Return the full set of entries below exactly, leaving every image out.

-- INPUT MATERIAL follows --

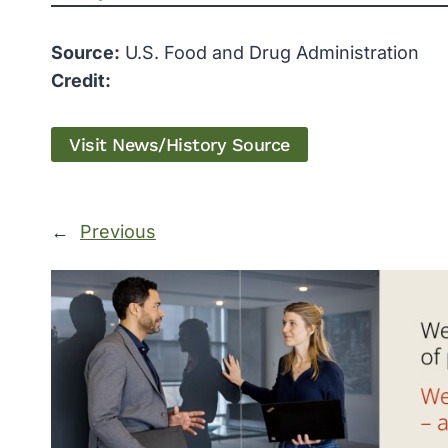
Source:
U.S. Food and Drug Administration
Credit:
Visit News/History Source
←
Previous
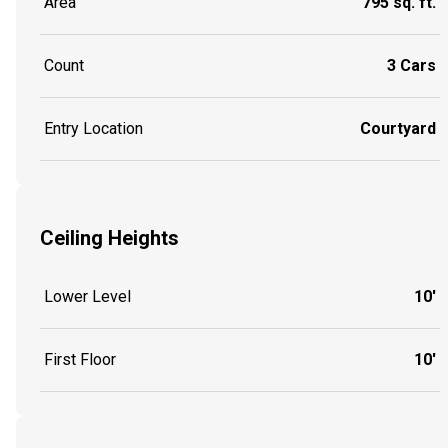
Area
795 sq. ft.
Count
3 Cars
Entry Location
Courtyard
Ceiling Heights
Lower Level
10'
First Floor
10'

-- INPUT MATERIAL concluded --

*YOUR SOLUTION*:
Source:
U.S. Food and Drug Administration
Credit:
Visit News/History Source
←
Previous
Area
795 sq. ft.
Count
3 Cars
Entry Location
Courtyard
Ceiling Heights
Lower Level
10'
First Floor
10'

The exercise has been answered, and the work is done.